Takagi et al analyzed 38 patients suspected of having CAD who underwent ICA within 3 months of their UHR-CT examination. Thirty-two patients (84%) with 51 (45%) vessels and 65 (12%) segments had obstructive CAD as defined as coronary stenosis greater than or equal to 50% as demonstrated with ICA. Sensitivity of UHR-CT for the detection of obstructive disease per patient, vessel, and segment demonstrated similarly high sensitivity of 100%, 96%, and 95%, respectively. However, specificity was reduced at 67%, 81%, and 96%, respectively (8).
In spite of the prolonged interruption in enrollment caused by the COVID-19 pandemic and the resulting small sample size, the authors of the current study were still able to translate some of the technical advantages seen in UHR-CT from in vitro and phantom studies to the clinical cardiac sphere. These preliminary findings highlight the added precision and diagnostic accuracy of ultra-high-resolution technology in a group of patients with known obstructive CAD, elevated calcium score, and coronary stents. Additionally, the authors were able to achieve these results and demonstrate feasibility in patients with a substantially higher BMI compared with prior studies where the average BMI was substantially lower (22.9 ± 3.3 [7]; 25 ± 3 [8]). This was notwithstanding higher penalties in image noise and the absence of deep learning iterative reconstruction (DLIR) algorithms, which may have further improved image quality and reduced radiation dose.

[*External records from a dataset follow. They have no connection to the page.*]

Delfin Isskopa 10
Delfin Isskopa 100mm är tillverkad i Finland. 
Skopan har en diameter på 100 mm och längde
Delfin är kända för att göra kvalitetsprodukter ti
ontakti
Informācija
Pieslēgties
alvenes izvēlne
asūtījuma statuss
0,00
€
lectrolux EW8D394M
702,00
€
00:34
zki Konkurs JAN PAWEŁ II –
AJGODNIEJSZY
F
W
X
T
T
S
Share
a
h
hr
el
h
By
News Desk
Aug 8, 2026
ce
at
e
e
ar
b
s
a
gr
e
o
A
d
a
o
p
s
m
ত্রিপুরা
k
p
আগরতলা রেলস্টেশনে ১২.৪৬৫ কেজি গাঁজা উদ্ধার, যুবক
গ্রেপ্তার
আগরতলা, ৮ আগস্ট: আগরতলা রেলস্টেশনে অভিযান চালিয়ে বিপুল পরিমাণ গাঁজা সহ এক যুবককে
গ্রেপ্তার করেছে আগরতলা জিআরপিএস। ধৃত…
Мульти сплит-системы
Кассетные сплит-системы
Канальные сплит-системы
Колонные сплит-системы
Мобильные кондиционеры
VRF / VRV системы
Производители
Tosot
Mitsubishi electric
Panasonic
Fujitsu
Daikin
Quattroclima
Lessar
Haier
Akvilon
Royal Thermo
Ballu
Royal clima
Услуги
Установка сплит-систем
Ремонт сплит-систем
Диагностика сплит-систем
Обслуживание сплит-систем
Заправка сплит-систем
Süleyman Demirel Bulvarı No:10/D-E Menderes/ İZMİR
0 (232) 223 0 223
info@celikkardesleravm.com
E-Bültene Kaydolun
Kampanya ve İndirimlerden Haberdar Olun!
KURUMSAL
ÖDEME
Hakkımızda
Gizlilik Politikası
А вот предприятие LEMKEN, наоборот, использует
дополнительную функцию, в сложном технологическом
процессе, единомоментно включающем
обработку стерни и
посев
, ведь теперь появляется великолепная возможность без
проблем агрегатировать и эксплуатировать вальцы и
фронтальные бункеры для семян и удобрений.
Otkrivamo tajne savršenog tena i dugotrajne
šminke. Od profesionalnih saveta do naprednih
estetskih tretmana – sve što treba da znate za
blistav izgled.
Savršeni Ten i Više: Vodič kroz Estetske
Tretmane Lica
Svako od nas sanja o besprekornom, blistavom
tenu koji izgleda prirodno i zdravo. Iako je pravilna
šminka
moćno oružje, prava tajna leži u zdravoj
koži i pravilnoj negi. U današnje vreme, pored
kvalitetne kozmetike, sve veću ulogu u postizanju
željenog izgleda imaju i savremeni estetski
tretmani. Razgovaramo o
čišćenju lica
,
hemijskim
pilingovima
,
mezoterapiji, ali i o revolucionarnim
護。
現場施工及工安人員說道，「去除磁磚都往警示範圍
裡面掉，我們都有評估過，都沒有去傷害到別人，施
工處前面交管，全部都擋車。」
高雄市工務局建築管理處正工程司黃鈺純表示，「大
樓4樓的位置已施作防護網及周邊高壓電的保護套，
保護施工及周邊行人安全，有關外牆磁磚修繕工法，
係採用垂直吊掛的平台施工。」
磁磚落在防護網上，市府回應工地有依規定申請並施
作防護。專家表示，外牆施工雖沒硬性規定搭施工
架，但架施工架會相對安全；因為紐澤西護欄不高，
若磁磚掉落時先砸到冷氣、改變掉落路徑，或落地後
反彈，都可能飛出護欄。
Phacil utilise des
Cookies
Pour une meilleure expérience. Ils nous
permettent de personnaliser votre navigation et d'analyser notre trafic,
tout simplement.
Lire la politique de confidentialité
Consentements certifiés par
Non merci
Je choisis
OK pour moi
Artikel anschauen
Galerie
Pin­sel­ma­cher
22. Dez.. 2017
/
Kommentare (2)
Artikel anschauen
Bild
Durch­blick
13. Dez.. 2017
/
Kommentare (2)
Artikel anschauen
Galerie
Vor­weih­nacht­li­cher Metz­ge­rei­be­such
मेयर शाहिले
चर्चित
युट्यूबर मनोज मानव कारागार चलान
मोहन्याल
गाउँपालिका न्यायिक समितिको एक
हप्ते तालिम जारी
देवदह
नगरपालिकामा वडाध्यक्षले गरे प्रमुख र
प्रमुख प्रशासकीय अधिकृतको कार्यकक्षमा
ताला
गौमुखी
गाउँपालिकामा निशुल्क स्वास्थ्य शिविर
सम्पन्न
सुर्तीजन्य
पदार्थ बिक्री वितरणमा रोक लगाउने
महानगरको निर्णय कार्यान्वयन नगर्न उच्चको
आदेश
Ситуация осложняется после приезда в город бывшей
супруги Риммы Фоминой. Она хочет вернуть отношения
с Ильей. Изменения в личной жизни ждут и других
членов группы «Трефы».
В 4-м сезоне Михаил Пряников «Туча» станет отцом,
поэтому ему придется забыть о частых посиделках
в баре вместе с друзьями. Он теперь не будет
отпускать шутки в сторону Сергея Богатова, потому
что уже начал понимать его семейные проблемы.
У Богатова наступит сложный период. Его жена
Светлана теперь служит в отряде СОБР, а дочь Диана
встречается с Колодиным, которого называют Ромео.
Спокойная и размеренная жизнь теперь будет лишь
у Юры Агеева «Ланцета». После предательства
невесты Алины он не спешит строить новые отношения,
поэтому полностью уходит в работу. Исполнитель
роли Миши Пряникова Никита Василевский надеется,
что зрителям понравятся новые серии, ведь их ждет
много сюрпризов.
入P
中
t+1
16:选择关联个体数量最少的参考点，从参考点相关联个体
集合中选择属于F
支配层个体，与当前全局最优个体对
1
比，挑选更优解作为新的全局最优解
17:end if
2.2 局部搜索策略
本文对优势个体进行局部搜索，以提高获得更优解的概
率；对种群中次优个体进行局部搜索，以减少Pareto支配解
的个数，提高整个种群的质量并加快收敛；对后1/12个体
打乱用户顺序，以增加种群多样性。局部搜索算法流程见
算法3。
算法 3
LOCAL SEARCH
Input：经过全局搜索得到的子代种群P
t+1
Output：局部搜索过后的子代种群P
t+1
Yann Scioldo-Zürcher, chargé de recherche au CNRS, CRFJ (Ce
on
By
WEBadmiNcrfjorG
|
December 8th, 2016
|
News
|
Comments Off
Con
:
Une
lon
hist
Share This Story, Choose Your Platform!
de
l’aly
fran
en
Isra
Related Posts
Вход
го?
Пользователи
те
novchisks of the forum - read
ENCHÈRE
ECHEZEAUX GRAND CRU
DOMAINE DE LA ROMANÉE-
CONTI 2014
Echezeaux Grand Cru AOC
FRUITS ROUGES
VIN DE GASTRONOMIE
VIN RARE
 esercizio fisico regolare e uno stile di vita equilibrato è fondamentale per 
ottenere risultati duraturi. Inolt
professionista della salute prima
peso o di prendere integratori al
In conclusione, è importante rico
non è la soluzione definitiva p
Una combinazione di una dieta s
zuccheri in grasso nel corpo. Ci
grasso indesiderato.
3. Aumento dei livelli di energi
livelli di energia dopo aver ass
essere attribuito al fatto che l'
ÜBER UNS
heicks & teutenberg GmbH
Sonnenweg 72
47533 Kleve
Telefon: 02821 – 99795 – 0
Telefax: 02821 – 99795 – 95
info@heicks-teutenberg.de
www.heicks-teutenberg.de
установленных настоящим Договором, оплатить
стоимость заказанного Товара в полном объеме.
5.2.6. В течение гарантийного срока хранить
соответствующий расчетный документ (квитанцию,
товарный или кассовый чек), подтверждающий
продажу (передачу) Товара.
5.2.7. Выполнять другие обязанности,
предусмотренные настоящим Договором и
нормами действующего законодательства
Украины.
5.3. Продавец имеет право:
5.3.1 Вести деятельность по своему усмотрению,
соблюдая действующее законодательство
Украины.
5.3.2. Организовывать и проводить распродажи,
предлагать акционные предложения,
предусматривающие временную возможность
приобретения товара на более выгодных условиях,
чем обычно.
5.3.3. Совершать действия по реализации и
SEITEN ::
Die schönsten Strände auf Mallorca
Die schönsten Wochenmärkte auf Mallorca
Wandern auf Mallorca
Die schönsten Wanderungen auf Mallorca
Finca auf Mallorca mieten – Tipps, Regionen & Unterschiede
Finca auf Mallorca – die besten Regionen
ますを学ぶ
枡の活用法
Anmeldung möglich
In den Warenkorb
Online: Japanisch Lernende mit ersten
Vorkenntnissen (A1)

Within the context of prior studies, this manuscript carries with it preliminary evidence that ultra-high-resolution techniques may fulfill current unmet needs in diagnostic accuracy facing conventional CT technology (9). Future studies will be needed to address whether these results can be reproduced in large multicenter populations. There remain notable challenges to routine adoption of UHR-CT technology, including limitations in temporal resolution, increased image noise, and limited coverage in z-direction that will need to be addressed. However, it is immediately, commercially available and directly translatable to patient care. Successive applications in DLIR will have the potential to further improve image quality by offsetting image noise and help mitigate the impact on radiation dose. With future refinements in UHR-CT technology, there is promise for improved patient risk stratification, plaque characterization, function flow reserve assessment, and microvascular disease assessment. Technological advancements may not only lead to improvements in the use of coronary CTA for disease detection but may also play a role in tracking progression or regression of disease as a useful surrogate target for treatment response. As the demand for improved diagnostic performance of coronary CTA in populations with high pretest probability of coronary disease increases, so will the demands on spatial resolution to approach that of invasive angiography. It still remains a part of the future and final frontier.
Footnotes
Authors declared no funding for this work.
Disclosures of Conflicts of Interest: S.M.S. disclosed no relevant relationships. M.Y.C. disclosed institutional research agreement with Canon Medical, with no funding provided.